» What the exercise asks
Pull every line containing "vizata" out of the listing below.

» Data for processing

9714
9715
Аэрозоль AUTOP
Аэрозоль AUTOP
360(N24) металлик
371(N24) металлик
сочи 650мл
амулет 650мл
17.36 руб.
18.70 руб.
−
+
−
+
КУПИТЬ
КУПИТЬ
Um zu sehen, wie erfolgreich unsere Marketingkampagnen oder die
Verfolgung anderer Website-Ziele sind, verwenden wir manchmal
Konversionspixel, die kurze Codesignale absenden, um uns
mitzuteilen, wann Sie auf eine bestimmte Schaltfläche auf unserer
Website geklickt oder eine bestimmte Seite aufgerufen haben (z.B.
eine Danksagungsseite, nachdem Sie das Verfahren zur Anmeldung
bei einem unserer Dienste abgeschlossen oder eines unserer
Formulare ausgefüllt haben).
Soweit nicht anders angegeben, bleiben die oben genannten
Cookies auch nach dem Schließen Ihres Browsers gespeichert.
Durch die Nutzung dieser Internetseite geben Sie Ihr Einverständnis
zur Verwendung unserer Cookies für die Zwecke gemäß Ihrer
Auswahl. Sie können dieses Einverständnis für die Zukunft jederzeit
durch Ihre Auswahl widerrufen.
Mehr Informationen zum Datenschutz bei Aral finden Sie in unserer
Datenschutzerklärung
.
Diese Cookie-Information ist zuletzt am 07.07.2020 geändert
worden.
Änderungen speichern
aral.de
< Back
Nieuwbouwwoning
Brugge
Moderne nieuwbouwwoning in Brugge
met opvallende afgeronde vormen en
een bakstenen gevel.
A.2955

--

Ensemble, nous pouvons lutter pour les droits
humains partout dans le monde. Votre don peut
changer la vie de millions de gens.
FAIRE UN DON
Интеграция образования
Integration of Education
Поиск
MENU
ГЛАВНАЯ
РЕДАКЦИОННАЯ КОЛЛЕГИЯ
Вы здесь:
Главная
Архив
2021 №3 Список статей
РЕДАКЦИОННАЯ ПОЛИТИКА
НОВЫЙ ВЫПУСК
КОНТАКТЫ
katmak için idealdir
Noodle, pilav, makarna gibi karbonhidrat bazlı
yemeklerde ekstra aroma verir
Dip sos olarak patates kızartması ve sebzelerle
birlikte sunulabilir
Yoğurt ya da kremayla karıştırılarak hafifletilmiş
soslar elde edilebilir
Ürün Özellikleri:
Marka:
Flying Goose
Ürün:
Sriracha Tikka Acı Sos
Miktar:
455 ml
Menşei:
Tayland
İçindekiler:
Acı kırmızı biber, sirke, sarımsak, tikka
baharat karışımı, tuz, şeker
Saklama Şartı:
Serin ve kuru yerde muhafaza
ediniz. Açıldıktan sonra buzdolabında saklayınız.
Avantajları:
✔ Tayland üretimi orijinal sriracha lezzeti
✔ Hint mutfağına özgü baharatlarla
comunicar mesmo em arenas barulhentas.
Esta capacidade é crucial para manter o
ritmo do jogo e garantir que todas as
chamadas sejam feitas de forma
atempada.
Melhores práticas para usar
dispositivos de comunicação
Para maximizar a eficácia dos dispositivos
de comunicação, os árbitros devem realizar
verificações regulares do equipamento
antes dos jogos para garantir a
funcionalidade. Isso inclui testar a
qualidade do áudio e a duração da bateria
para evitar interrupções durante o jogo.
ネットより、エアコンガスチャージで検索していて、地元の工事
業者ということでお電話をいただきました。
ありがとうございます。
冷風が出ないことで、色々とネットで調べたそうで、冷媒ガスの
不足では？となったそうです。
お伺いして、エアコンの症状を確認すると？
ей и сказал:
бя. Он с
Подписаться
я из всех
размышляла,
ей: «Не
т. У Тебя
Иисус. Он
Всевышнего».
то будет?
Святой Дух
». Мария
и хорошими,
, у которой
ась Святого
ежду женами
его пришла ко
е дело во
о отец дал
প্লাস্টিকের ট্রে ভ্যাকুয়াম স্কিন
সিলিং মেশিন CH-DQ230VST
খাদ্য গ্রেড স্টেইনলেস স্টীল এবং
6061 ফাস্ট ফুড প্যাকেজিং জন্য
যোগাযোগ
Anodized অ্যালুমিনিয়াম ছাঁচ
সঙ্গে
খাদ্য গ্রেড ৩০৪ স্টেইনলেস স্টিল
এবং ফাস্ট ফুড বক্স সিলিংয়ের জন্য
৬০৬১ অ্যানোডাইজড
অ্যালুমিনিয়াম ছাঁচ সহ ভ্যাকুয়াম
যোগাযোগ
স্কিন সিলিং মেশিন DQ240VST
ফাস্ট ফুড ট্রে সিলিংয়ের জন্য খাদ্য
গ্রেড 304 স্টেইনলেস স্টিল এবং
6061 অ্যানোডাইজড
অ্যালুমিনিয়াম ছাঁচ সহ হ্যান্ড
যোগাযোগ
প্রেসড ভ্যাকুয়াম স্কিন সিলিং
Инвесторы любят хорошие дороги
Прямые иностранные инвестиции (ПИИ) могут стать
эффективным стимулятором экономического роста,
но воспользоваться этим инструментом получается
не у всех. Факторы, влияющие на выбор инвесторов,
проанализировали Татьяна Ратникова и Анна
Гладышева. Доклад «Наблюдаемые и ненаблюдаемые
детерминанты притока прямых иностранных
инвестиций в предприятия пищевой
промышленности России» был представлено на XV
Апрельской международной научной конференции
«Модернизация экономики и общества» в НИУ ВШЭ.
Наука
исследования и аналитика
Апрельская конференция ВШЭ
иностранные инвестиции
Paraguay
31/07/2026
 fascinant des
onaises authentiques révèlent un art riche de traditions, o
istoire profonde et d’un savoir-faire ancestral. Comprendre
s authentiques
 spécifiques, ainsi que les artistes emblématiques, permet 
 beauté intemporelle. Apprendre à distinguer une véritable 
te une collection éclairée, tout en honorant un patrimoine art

==

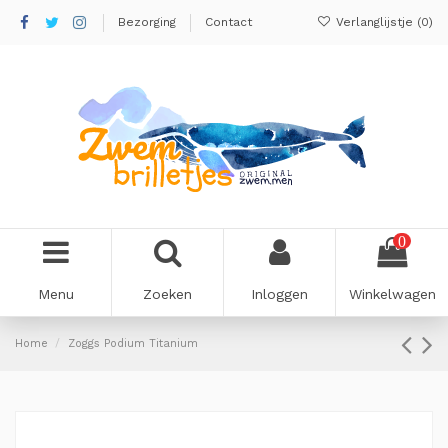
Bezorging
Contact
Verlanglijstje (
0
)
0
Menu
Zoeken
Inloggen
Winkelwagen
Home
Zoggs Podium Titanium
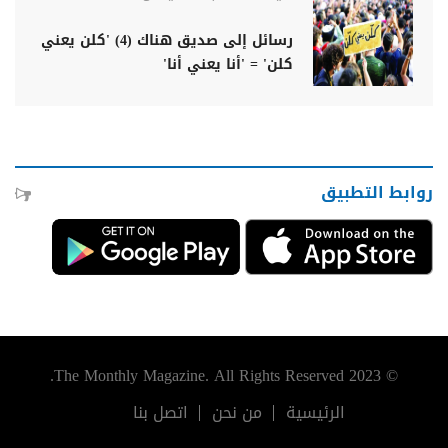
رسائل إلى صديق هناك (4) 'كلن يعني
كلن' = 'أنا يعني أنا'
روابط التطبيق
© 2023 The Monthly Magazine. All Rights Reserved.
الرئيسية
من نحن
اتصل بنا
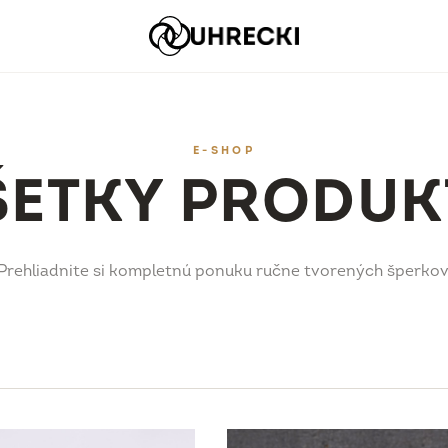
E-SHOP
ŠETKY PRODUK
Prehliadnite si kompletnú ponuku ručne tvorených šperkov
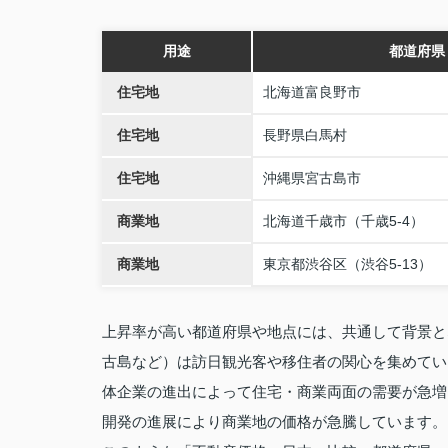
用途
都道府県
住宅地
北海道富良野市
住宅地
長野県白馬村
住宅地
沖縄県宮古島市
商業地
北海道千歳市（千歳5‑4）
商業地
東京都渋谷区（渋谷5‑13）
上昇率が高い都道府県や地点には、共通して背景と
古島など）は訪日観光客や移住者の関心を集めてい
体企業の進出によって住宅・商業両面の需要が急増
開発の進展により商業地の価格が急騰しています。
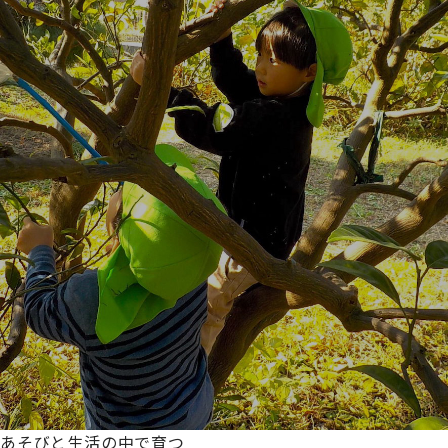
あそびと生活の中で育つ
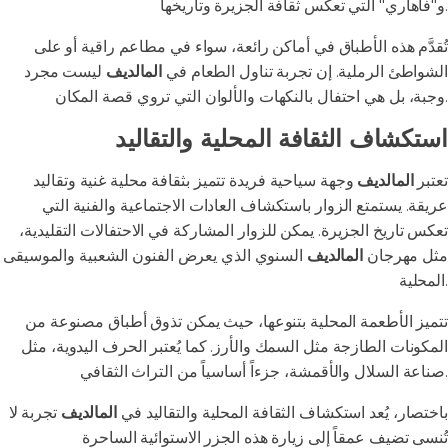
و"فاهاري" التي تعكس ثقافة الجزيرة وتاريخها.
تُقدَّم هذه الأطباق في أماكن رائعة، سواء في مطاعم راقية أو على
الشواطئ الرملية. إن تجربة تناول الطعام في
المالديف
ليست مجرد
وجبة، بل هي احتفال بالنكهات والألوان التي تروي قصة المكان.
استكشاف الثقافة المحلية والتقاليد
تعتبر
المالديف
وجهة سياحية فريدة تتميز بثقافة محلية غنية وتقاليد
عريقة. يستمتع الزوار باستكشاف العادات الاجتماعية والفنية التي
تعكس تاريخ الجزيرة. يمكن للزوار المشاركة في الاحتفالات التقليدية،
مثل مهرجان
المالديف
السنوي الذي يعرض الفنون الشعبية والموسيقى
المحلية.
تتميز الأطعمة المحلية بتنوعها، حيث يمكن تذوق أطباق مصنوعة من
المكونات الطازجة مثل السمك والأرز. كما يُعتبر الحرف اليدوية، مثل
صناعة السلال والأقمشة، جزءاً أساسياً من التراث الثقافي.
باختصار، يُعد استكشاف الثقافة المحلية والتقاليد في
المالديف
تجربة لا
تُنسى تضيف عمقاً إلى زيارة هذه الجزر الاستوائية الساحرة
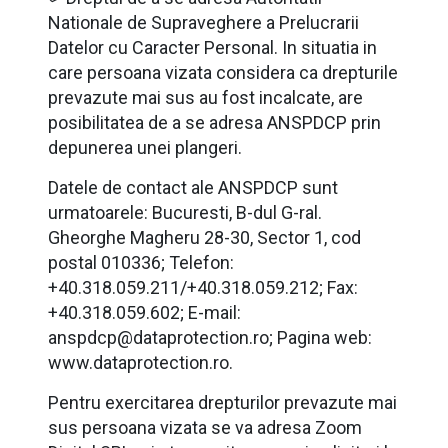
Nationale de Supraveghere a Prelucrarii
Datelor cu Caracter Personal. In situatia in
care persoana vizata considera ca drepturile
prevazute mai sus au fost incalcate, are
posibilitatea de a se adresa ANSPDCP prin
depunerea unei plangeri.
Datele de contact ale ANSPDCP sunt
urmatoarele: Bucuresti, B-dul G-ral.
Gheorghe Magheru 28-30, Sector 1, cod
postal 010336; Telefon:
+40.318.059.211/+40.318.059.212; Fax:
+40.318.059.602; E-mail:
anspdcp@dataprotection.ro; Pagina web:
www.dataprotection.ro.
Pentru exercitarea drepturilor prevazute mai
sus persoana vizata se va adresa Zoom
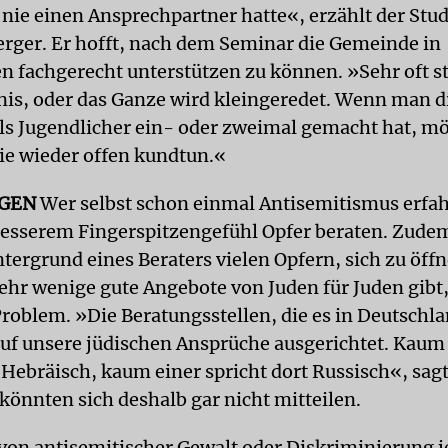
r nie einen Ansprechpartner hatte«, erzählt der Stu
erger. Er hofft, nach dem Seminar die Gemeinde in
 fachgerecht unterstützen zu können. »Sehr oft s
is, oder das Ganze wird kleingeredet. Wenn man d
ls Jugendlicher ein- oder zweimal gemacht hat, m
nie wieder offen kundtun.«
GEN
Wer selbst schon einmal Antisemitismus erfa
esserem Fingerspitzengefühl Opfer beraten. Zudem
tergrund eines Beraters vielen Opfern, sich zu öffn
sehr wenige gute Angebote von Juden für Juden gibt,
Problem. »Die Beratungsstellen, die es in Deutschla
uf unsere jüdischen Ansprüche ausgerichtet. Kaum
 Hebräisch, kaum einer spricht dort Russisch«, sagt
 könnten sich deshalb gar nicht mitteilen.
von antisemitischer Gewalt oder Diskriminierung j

» Exercise answer
care persoana vizata considera ca drepturile
sus persoana vizata se va adresa Zoom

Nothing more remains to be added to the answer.